Em ensaios clínicos, o placebo é usado para comparar se um medicamento funciona além da expectativa do paciente. Não é raro que uma parcela relevante do grupo placebo relate alívio de dor, melhora do sono ou redução de ansiedade, sobretudo em sintomas subjetivos como dor, fadiga e insônia.

Quais são os principais efeitos do placebo na saúde?
O placebo pode influenciar a percepção de dor, o sono, a ansiedade e alguns sintomas depressivos leves, modulando a forma como o cérebro interpreta sinais do corpo. Em geral, quanto mais subjetivo o sintoma, maior tende a ser a influência da mente sobre o desconforto percebido.
Exames laboratoriais e de imagem mostram alterações em substâncias químicas cerebrais, batimentos cardíacos e até em respostas inflamatórias. Assim, o efeito placebo não é “apenas imaginação”, mas um conjunto de respostas fisiológicas acionadas por crenças, experiências prévias e contexto terapêutico.
Como o cérebro e o corpo produzem o efeito placebo?

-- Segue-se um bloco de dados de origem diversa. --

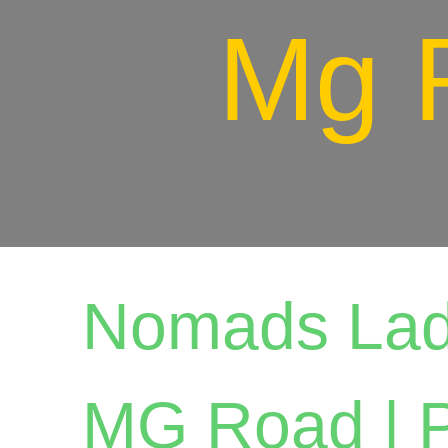
Mg 
Nomads Lad
MG Road | P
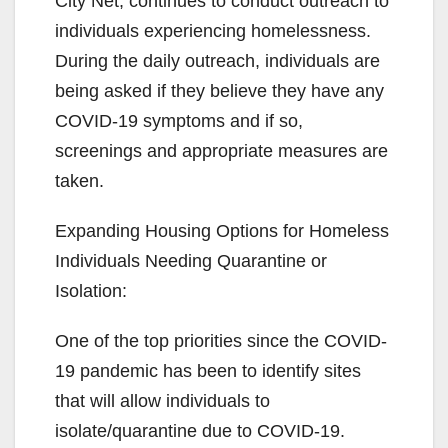
City Net, continues to conduct outreach to
individuals experiencing homelessness.
d
During the daily outreach, individuals are
being asked if they believe they have any
e
COVID-19 symptoms and if so,
screenings and appropriate measures are
o
taken.
Expanding Housing Options for Homeless
Individuals Needing Quarantine or
Isolation:
One of the top priorities since the COVID-
19 pandemic has been to identify sites
that will allow individuals to
isolate/quarantine due to COVID-19.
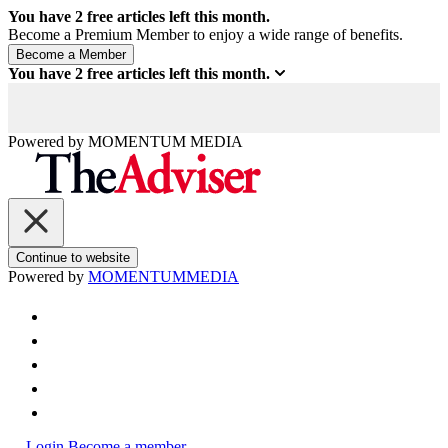
You have
2
free articles left this month.
Become a Premium Member to enjoy a wide range of benefits.
You have
2
free articles left this month.
Powered by
MOMENTUM
MEDIA
Continue to website
Powered by
MOMENTUM
MEDIA
Login
Become a member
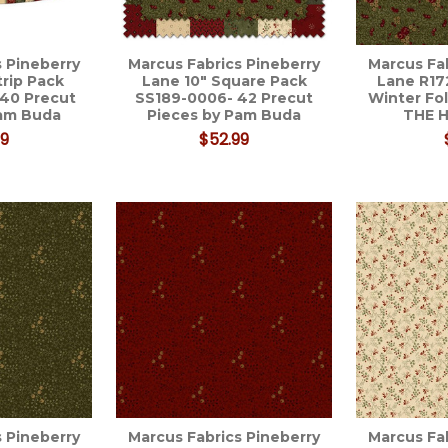
 Pineberry
Marcus Fabrics Pineberry
Marcus Fa
trip Pack
Lane 10" Square Pack
Lane R1
 40 Precut
SS189-0006- 42 Precut
Winter Fo
Pam Buda
Pieces by Pam Buda
THE 
99
$52.99
 Pineberry
Marcus Fabrics Pineberry
Marcus Fa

Uma das explicações mais estudadas envolve a liberação de substâncias como endorfinas e dopamina, que atuam na modulação da dor e na motivação. Quando a pessoa acredita receber um analgésico potente, o sistema nervoso pode ativar circuitos no córtex pré-frontal e no sistema límbico, reduzindo a percepção de dor.
Pesquisas sugerem também uma interação com o sistema imunológico, ajustando respostas inflamatórias de acordo com expectativas e experiências anteriores. Assim, cérebro e corpo formam um sistema integrado em que crenças podem calibrar a reação fisiológica a um tratamento.
Com mais de 21 mil visualizações, o vídeo do canal Neurologia e Psiquiatria explica como funciona o efeito placebo:
Quais fatores aumentam o efeito placebo em tratamentos?
O efeito placebo é influenciado pelo contexto de atendimento, pela relação entre profissional e paciente e pelo ritual do tratamento. Para tornar essa compreensão mais prática, alguns fatores se destacam como potencializadores do efeito:
- Aparência do medicamento (cor, tamanho e número de doses diárias).
- Confiança criada pela postura e pela linguagem do profissional.
- Histórico prévio de sucesso com tratamentos semelhantes.
- Ambiente da consulta, incluindo organização e uso de equipamentos.
Há casos em que placebos “abertos”, quando o paciente sabe que está tomando uma substância inerte, ainda assim produzem melhora, especialmente em dor crônica e síndrome do intestino irritável. Nesses cenários, o ritual terapêutico e a explicação sobre o poder da mente continuam ativando respostas internas.
Como usar o efeito placebo de forma ética na medicina?
Enganar pacientes é considerado antiético, mas o uso de placebos abertos abriu espaço para abordagens transparentes. Profissionais podem estimular respostas placebo sem ocultar informações, por meio de comunicação clara, empatia e criação de expectativas realistas de melhora.
Diretrizes atuais sugerem integrar o conhecimento sobre placebo ao planejamento terapêutico, sem substituir tratamentos necessários. Isso inclui valorizar o vínculo com o paciente, explicar como crenças influenciam sintomas e usar linguagem que favoreça esperança realista, reforçando mente e corpo como partes de um mesmo sistema.